If you need to test your Knative images on stock Knative environment, use the commands below to setup an environment for that.

git clone https://github.com/ease-lab/vhive
cd vhive
./scripts/cloudlab/setup_node.sh stock-only
sudo containerd
./scripts/cluster/create_one_node_cluster.sh stock-only
# wait for the containers to boot up using 
watch kubectl get pods -A
# once all the containers are ready/complete, you may start Knative functions
kn service apply

Clean up

./scripts/github_runner/clean_cri_runner.sh stock-only

High-level features

  • vHive supports both the baseline Firecracker snapshots and our advanced Record-and-Prefetch (REAP) snapshots.

  • vHive integrates with Kubernetes and Knative via its built-in CRI support. Currently, only Knative Serving is supported.

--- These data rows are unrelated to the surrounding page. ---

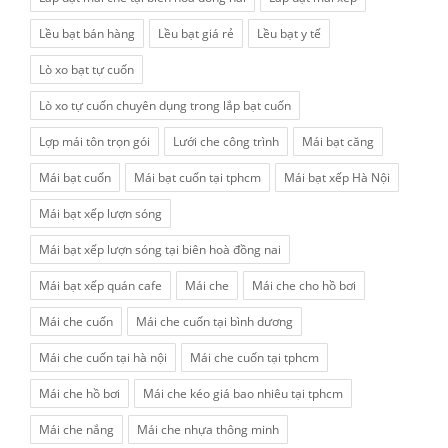
Lều bạt bán hàng
Lều bạt giá rẻ
Lều bạt y tế
Lò xo bạt tự cuốn
Lò xo tự cuốn chuyên dụng trong lắp bạt cuốn
Lợp mái tôn trọn gói
Lưới che công trình
Mái bạt căng
Mái bạt cuốn
Mái bạt cuốn tại tphcm
Mái bạt xếp Hà Nội
Mái bạt xếp lượn sóng
Mái bạt xếp lượn sóng tại biên hoà đồng nai
Mái bạt xếp quán cafe
Mái che
Mái che cho hồ bơi
Mái che cuốn
Mái che cuốn tại bình dương
Mái che cuốn tại hà nội
Mái che cuốn tại tphcm
Mái che hồ bơi
Mái che kéo giá bao nhiêu tại tphcm
Mái che nắng
Mái che nhựa thông minh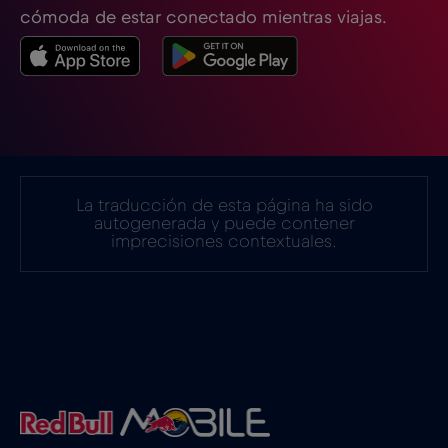
cómoda de estar conectado mientras viajas.
Estonia
€2
,-/GB
Filipinas
€12
,-/GB
Finlandia
€2
,-/GB
La traducción de esta página ha sido
autogenerada y puede contener
imprecisiones contextuales.
Francia
€2
,-/GB
Gabón
€5
,-/GB
Georgia
€5
,-/GB
Ghana
€3
,-/GB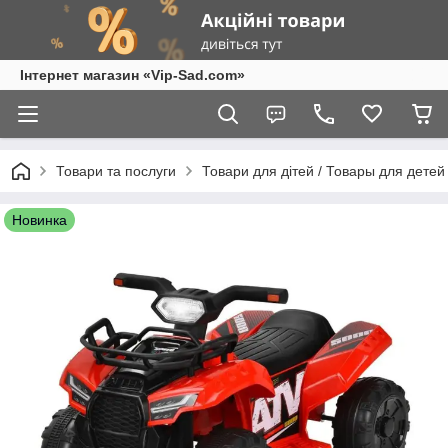
Інтернет магазин «Vip-Sad.com»
Товари та послуги
Товари для дітей / Товары для детей
Новинка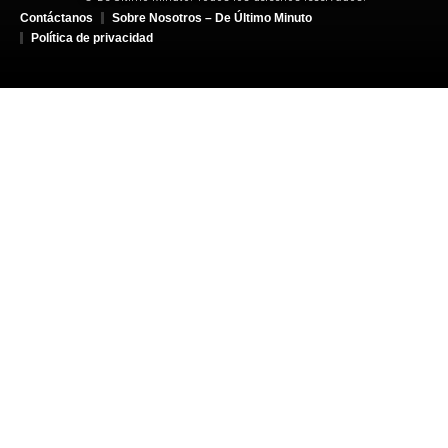
Contáctanos
Sobre Nosotros – De Último Minuto
Política de privacidad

  • vHive supports arbitrary distributed setup of a serverless cluster.

  • vHive supports arbitrary functions deployed with OCI (Docker images).

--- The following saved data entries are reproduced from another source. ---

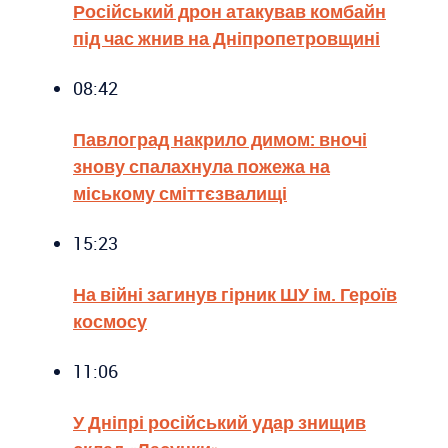
Російський дрон атакував комбайн
під час жнив на Дніпропетровщині
08:42
Павлоград накрило димом: вночі
знову спалахнула пожежа на
міському сміттєзвалищі
15:23
На війні загинув гірник ШУ ім. Героїв
космосу
11:06
У Дніпрі російський удар знищив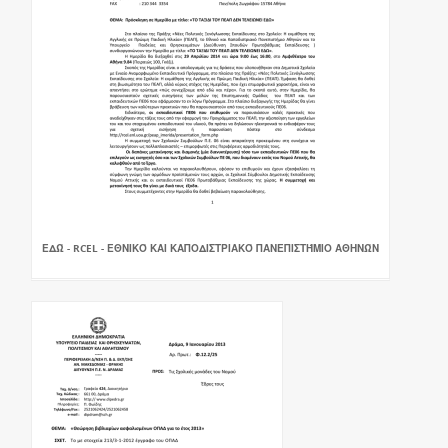
ΕΔΏ - RCEL - ΕΘΝΙΚΌ ΚΑΙ ΚΑΠΟΔΙΣΤΡΙΑΚΌ ΠΑΝΕΠΙΣΤΉΜΙΟ ΑΘΗΝΏΝ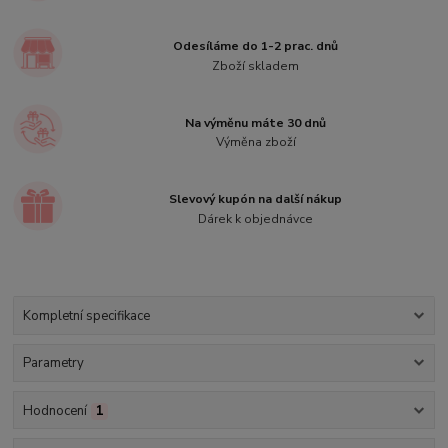
Odesíláme do 1-2 prac. dnů
Zboží skladem
Na výměnu máte 30 dnů
Výměna zboží
Slevový kupón na další nákup
Dárek k objednávce
Kompletní specifikace
Parametry
Hodnocení
1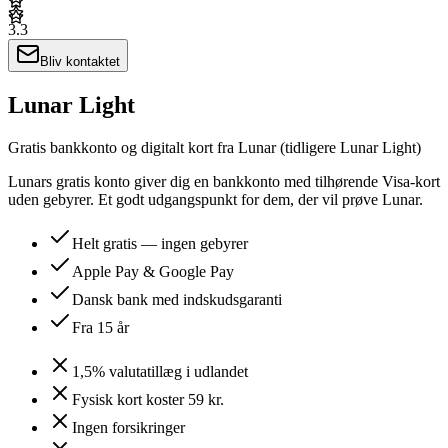
3.3
Bliv kontaktet
Lunar Light
Gratis bankkonto og digitalt kort fra Lunar (tidligere Lunar Light)
Lunars gratis konto giver dig en bankkonto med tilhørende Visa-kort
uden gebyrer. Et godt udgangspunkt for dem, der vil prøve Lunar.
Helt gratis — ingen gebyrer
Apple Pay & Google Pay
Dansk bank med indskudsgaranti
Fra 15 år
1,5% valutatillæg i udlandet
Fysisk kort koster 59 kr.
Ingen forsikringer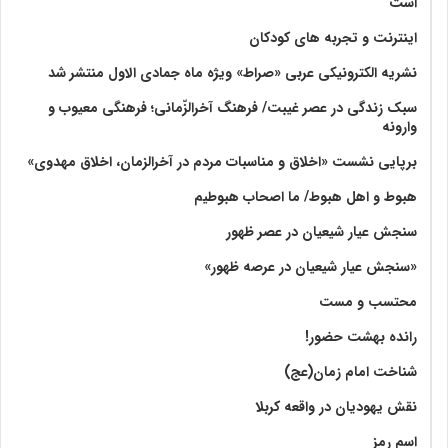
است
اینترنت و تجربه های کودکان
نشریه الکترونیکی عربی «صراط» ویژه ماه جمادی الاول منتشر شد
سبک زندگی در عصر غیبت/ فرهنگ آخرالزّمانی؛ فرهنگی معیوب و
وارونه
برپایی نشست «اخلاق و مناسبات مردم در آخرالزمان، اخلاق مهدوی»
هبوط و اهل هبوط/ ما اصحاب هبوطیم
سنجش عیار شیعیان در عصر ظهور
«سنجش عیار شیعیان در عرصه ظهور»
محتسب و مست
رانده بهشت‌ حضور!
شناخت امام زمان(عج)
نقش یهودیان در واقعه کربلا
اسم رمز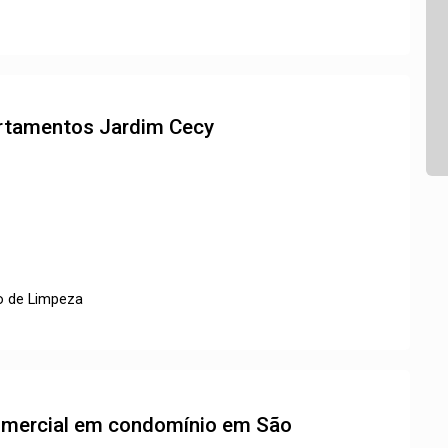
partamentos
Jardim Cecy
o de Limpeza
comercial em condomínio em São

  • vHive has robust Continuous-Integration and our team is committed to deliver high-quality code.

MinIO S3 service

Deploying a MinIO service

# create a folder in the local storage (on <MINIO_NODE_NAME> that is one of the Kubernetes nodes)
sudo mkdir -p <MINIO_PATH>

cd ./configs/storage/minio

# create a persistent volume (PV) and the corresponding PV claim
# specify the node name that would host the MinIO objects
# (use `hostname` command for the local node)
MINIO_NODE_NAME=<MINIO_NODE_NAME> MINIO_PATH=<MINIO_PATH> envsubst < pv.yaml | kubectl apply -f -
kubectl apply -f pv-claim.yaml
# create a storage app and the corresponding service
kubectl apply -f deployment.yaml
kubectl apply -f service.yaml

Deleting the MinIO service that was created with the instructions above

kubectl delete deployment minio-deployment
kubectl delete pvc minio-pv-claim
kubectl delete svc minio-service
kubectl delete pv minio-pv

Note that files in the bucket persist in the local filesystem after a persistent volume removal.

Performance analysis

Currently, vHive supports two modes of operation that enable different types of performance analysis:

  • Distributed setup. Allows analysis of the end-to-end performance based on the statistics provided by the invoker client.

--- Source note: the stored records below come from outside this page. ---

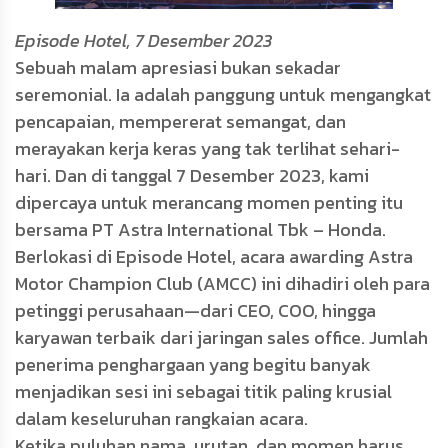
Episode Hotel, 7 Desember 2023
Sebuah malam apresiasi bukan sekadar
seremonial. Ia adalah panggung untuk mengangkat
pencapaian, mempererat semangat, dan
merayakan kerja keras yang tak terlihat sehari-
hari. Dan di tanggal 7 Desember 2023, kami
dipercaya untuk merancang momen penting itu
bersama PT Astra International Tbk – Honda.
Berlokasi di Episode Hotel, acara awarding Astra
Motor Champion Club (AMCC) ini dihadiri oleh para
petinggi perusahaan—dari CEO, COO, hingga
karyawan terbaik dari jaringan sales office. Jumlah
penerima penghargaan yang begitu banyak
menjadikan sesi ini sebagai titik paling krusial
dalam keseluruhan rangkaian acara.
Ketika puluhan nama, urutan, dan momen harus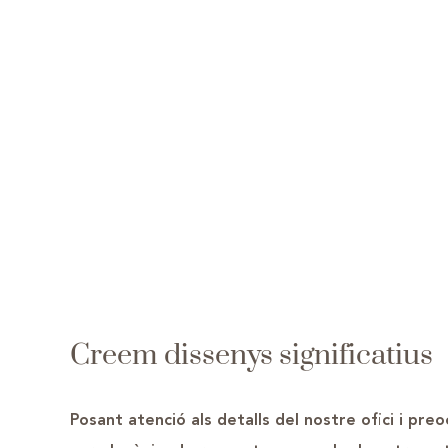
Creem dissenys significatius
Posant atenció als detalls del nostre ofici i pre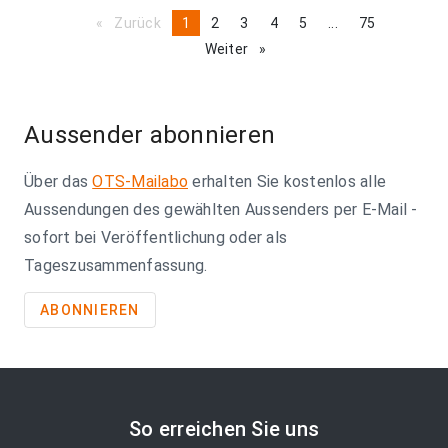
Zurück
page
You're
1
page
2
page
3
page
4
page
5
page
...
page
75
on
Weiter
page
page
Aussender abonnieren
Über das
OTS-Mailabo
erhalten Sie kostenlos alle
Aussendungen des gewählten Aussenders per E-Mail -
sofort bei Veröffentlichung oder als
Tageszusammenfassung.
ABONNIEREN
So erreichen Sie uns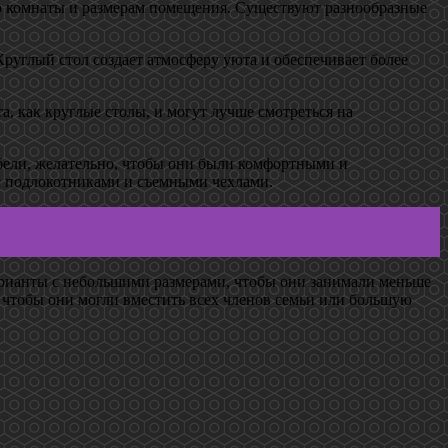
ию комнаты и размерам помещения. Существуют разнообразные
Круглый стол создает атмосферу уюта и обеспечивает более
, как круглые столы, и могут лучше смотреться на
ебели, желательно, чтобы они были комфортными и
с подлокотниками и съемными чехлами.
рианты с небольшими размерами, чтобы они занимали меньше
, чтобы они могли вместить всех членов семьи или большую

  • Single-node setup. A test that is integrated with vHive-CRI orchestrator via a programmatic interface allows to analyze latency breakdown of boot-based and snapshot cold starts, using detailed latency and memory footprint metrics.

Knative request tracing

Knative function call requests can now be traced & visualized using zipkin. Zipkin is a distributed tracing system featuring easy collection and lookup of tracing data. Checkout this for a quickstart guide.

  • Once the zipkin container is running, start the dashboard using istioctl dashboard zipkin.
  • To access requests remotely, run ssh -L 9411:127.0.0.1:9411 <Host_IP> for port forwarding.
  • Go to your browser and enter localhost:9411 for the dashboard.

Dependencies and binaries

  • vHive uses Firecracker-Containerd binaries that are build using the user_page_faults branch of our fork of the upstream repository. Currently, we are in the process of upstreaming VM snapshots support to the upstream repository.

  • Current Firecracker version is 0.21.0. We plan to keep our code loosely up to date with the upstream Firecracker repository.

  • vHive uses a fork of kind to speed up testing environment setup requiring Kubernetes.